Ask the therapist: How can I help my child cope with the pressure of the pandemic?

In the “Consulting Therapist” series, I will answer all your questions about mental health and psychology. Whether you are struggling with a mental health condition, coping with anxiety about living conditions, or just seeking the insights of a therapist, you can submit a question. Please pay attention to my answers to your questions in the Healthy Mind newsletter every Thursday.

Our readers ask

“My kids are learning remotely this year, and they hate it. They miss their friends and activities, and I worry that they missed a normal childhood. I worry about what long-term effects this might have. How can I be best during COVID? Do you support my child well?”

Amy’s answer

This is definitely a stressful year for everyone-including the kids. However, the information you send to your child about the situation and its processing ability has a great impact on their ability to weather the storm.

Distance learning is really difficult for children. It must be sad to not see friends or participate in interesting activities. The information you send to your child about the situation and its processing ability has a great impact on their ability to tide over the difficulties.

If you say “This is too bad! You will be traumatized because you missed your childhood!” Your child may not be so good.

But if you send a message saying: “It’s tough, but you are a strong kid. Let us study how to best get through it,” they are more likely to survive relatively unscathed.

Help your child cope

Use authorized language. Instead of saying “we are trapped at home” and “you can’t go to school,” it’s better to send a positive message. Say, “We choose to stay at home to ensure everyone’s safety” and “We are doing distance learning to help everyone stay healthy.”

Discuss their performance regularly. Ask what problems they are trying to solve, how they miss the school, and any bright spots that have evolved from the pandemic.

Avoid reducing their feelings. Don’t say things like, “When I was a kid, I would like to stay at home!” or “Do you know what we would pay if we didn’t have to walk to school?” These types of statements won’t allow children to have possession of them. The stuff is more grateful.

Verify their feelings, even if you think they are a bit dramatic at times. You can say, “I’m sure it’s really frustrating to try to learn math online” or “I know you’re sad and can’t hold a birthday party this year” to understand what they are experiencing.

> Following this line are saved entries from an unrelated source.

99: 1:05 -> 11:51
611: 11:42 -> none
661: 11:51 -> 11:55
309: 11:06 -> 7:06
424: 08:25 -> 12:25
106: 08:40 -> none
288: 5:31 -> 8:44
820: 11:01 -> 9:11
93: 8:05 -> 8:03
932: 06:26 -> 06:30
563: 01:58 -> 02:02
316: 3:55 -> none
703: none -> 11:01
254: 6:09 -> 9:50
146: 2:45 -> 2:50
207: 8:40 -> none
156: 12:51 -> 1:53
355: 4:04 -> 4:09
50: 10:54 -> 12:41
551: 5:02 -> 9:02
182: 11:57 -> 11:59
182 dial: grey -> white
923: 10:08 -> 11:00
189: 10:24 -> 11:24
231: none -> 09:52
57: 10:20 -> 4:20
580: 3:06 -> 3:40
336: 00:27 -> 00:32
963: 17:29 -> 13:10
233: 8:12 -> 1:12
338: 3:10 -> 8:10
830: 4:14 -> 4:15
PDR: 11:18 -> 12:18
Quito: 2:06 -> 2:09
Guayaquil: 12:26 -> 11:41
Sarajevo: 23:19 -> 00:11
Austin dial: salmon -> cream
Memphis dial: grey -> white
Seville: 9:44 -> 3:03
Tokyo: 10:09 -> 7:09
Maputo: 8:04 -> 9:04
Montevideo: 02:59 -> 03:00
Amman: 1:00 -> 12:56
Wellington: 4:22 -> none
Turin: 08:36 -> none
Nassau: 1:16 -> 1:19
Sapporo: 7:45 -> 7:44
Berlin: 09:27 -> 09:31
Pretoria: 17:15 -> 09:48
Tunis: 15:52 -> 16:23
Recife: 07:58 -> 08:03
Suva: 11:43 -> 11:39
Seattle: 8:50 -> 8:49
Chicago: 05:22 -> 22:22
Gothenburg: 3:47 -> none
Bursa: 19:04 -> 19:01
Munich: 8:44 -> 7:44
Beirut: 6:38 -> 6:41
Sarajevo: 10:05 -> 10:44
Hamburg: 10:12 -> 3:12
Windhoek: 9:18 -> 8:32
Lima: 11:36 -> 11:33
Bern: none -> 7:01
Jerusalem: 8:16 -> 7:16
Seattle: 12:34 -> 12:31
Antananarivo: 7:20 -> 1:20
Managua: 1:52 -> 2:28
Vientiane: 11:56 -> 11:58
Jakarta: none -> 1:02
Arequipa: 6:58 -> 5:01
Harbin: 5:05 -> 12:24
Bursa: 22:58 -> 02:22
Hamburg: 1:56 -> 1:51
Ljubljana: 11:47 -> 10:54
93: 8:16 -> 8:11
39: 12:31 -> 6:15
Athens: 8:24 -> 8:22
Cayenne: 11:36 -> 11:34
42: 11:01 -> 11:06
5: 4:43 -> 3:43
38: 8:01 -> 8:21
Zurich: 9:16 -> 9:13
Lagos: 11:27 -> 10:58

Then, work together to find coping strategies that can help them. Maybe artwork can help them deal with grief. Playing video games online with their friends may make them feel less alone. But they won’t know until they try.

It is important to ensure that their coping skills remain healthy. Doing too many things—such as playing video games—may be counterproductive. Therefore, you may need to set some time limits and encourage them to also use other coping techniques, such as physical exercise.

Talk about mental health

Have regular conversations about mental health and the importance of maintaining as much mental health as possible during difficult times. Explain how the pandemic requires you to adopt a different response strategy than usual.

For example, if you cannot meet your friends in person, you may need to video chat with them. Or, if you can’t do sports at school, you may get videos of sports that you can do at home to keep you healthy.

If you suspect that your child may have a mental health problem, please seek professional help. It is not uncommon for children to experience depression, anxiety or other mental health problems during periods of stress or transition.

If seeing the therapist face to face is not a good option, you can look for online treatment for your child. Your child may benefit from video chatting or messaging with a mental health treatment provider at home.

Mental health problems are not a sign of your child’s weakness, nor do they indicate that your parenting skills are insufficient. This just means that your child may need some extra support. You can discuss your options with your pediatrician first.

Make the most of difficult times

This is a great opportunity to teach your children how to control their reactions even if you cannot change the situation.

Try to make the most of this situation and try to create some new rituals that might benefit everyone.

For example, you might launch a family movie night every Friday. Or, you might decide to play a board game together on Sunday afternoon.

Talk about how they can take advantage of fewer activities by engaging in other hobbies. Your child may find that they also like to make art works instead of practicing basketball. Or, they may find that they really like doing yoga.

Committed to modeling how to maintain a positive attitude. Of course, you can remain realistic about the fact that the situation is not ideal, but show your child that you are willing to manage stress in a healthy way. They will learn a lot by observing how you deal with the ongoing distress caused by the pandemic.